▸ **Exercise directions**: Pictures stay out of this copy; please retype only the lines from the start of the records through the line with "Konfigurieren (174, 2231)".

== Material for this task

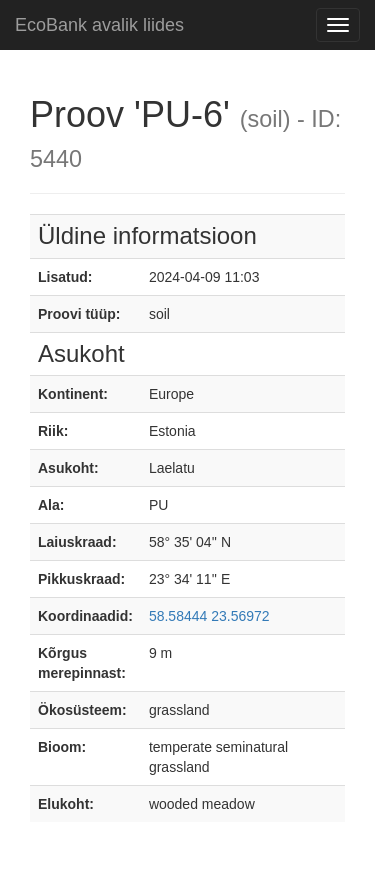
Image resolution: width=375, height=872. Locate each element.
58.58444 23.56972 (209, 616)
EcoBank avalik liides (99, 25)
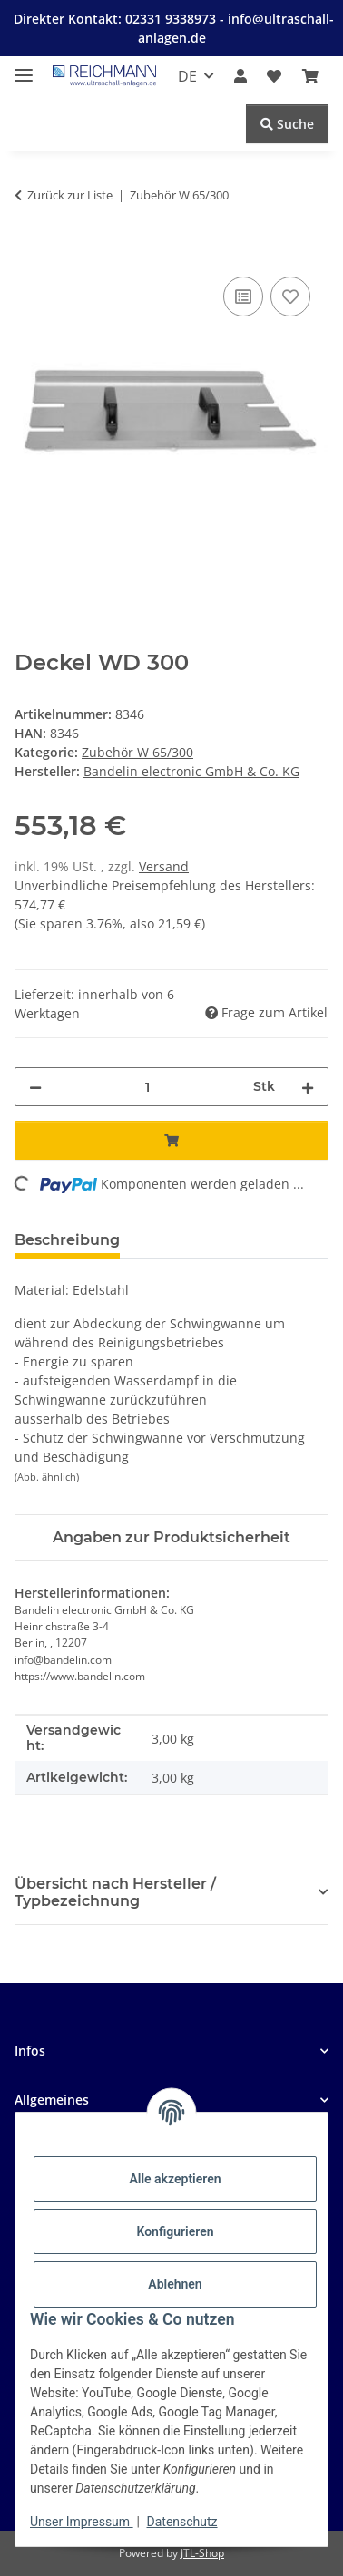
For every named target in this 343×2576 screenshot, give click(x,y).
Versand (164, 866)
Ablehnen (174, 2284)
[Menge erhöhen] (308, 1086)
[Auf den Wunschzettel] (290, 296)
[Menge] (147, 1086)
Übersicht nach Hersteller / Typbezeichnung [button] (115, 1892)
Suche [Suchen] (287, 123)
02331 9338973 (172, 18)
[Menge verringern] (35, 1086)
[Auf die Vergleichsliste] (243, 296)
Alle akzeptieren (174, 2179)
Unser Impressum (81, 2521)
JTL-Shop (202, 2553)
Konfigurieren (174, 2231)
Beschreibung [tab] (67, 1240)
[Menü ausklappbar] (24, 67)
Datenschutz (182, 2521)
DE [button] (187, 76)
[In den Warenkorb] (29, 252)
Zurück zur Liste (70, 195)
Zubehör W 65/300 (137, 752)
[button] (240, 76)
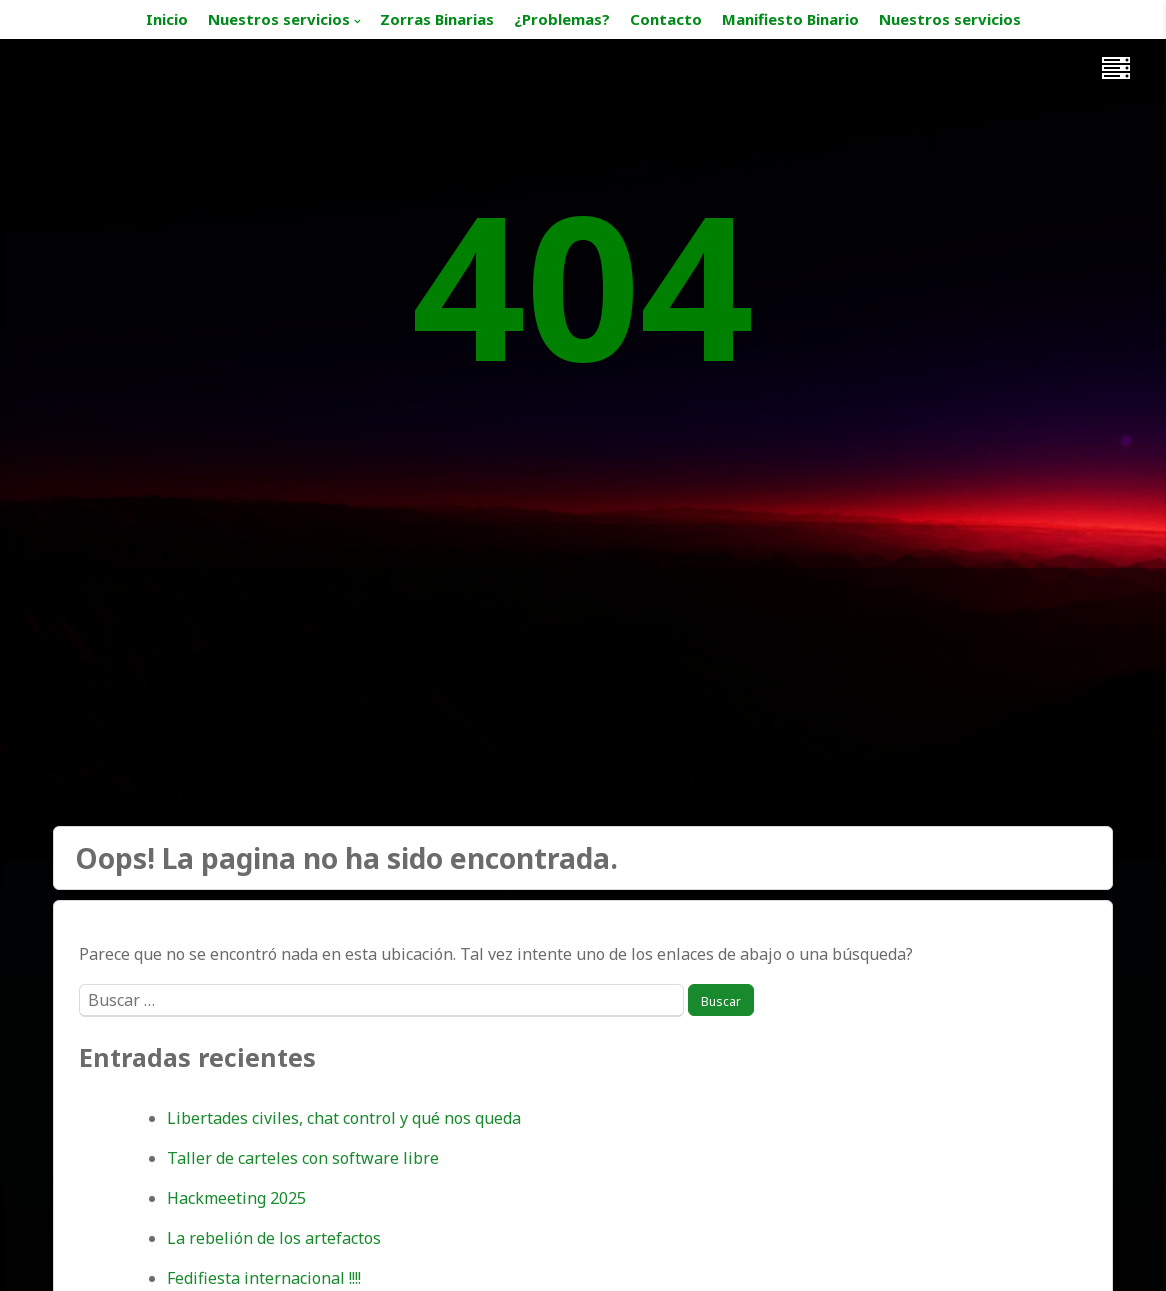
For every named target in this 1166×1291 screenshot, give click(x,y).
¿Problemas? (562, 19)
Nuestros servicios (279, 19)
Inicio (167, 19)
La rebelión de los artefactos (274, 1238)
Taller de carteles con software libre (303, 1158)
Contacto (666, 19)
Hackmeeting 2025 (236, 1198)
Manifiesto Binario (790, 19)
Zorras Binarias (437, 19)
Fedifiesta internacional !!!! (264, 1278)
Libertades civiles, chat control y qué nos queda (344, 1118)
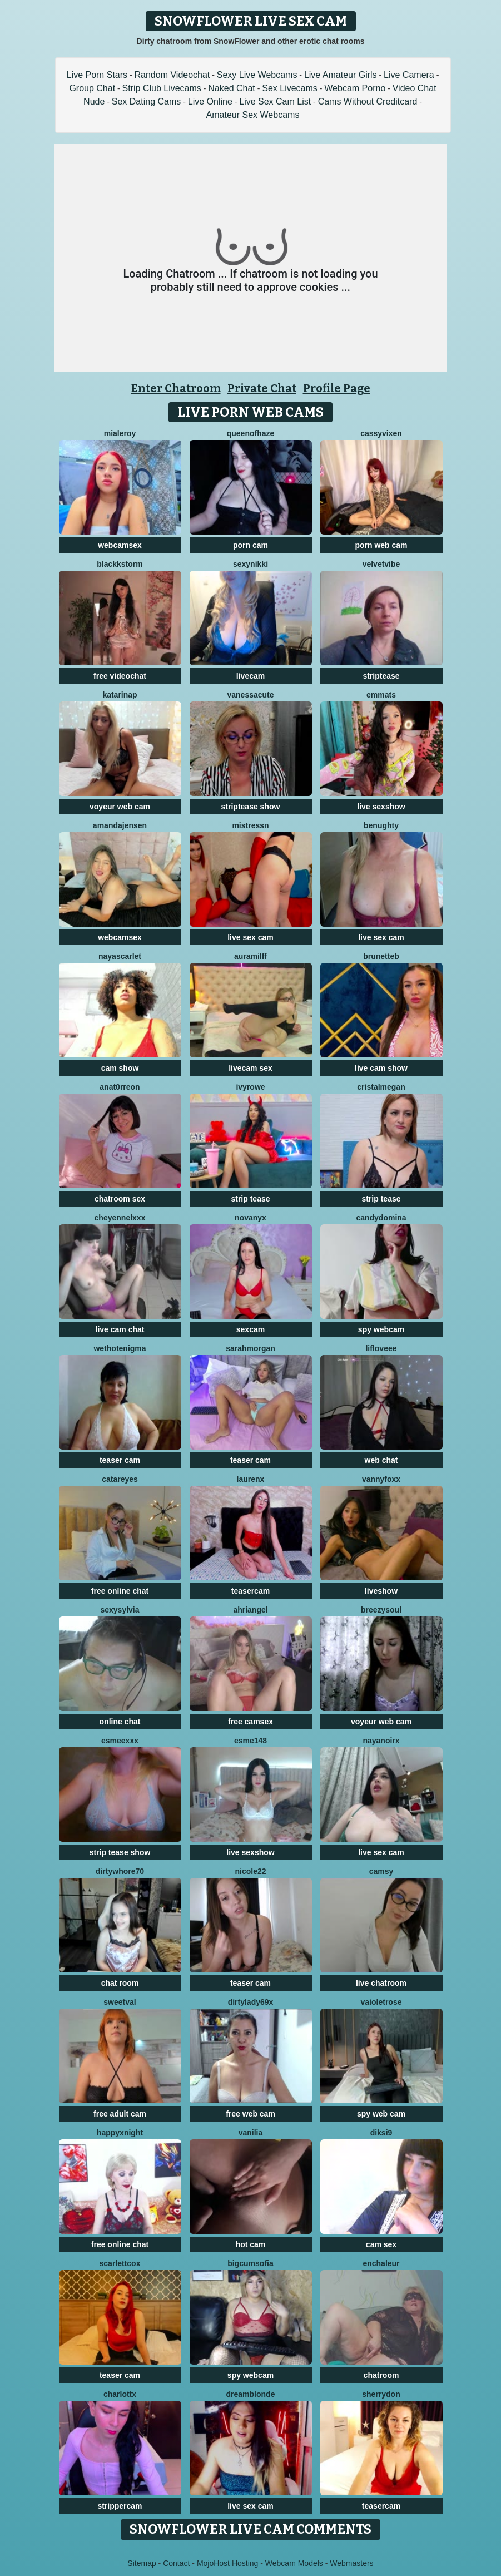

====

▸ **Output of the task**:
Image resolution: width=375, height=872. Locate each element.
58.58444 23.56972 (209, 616)
EcoBank avalik liides (99, 25)
For every named target in this 343×2576 screenshot, give click(x,y).
Versand (164, 866)
Ablehnen (174, 2284)
[Menge erhöhen] (308, 1086)
[Auf den Wunschzettel] (290, 296)
[Menge] (147, 1086)
Übersicht nach Hersteller / Typbezeichnung [button] (115, 1892)
Suche [Suchen] (287, 123)
02331 9338973 (172, 18)
[Menge verringern] (35, 1086)
[Auf die Vergleichsliste] (243, 296)
Alle akzeptieren (174, 2179)
Unser Impressum (81, 2521)
JTL-Shop (202, 2553)
Konfigurieren (174, 2231)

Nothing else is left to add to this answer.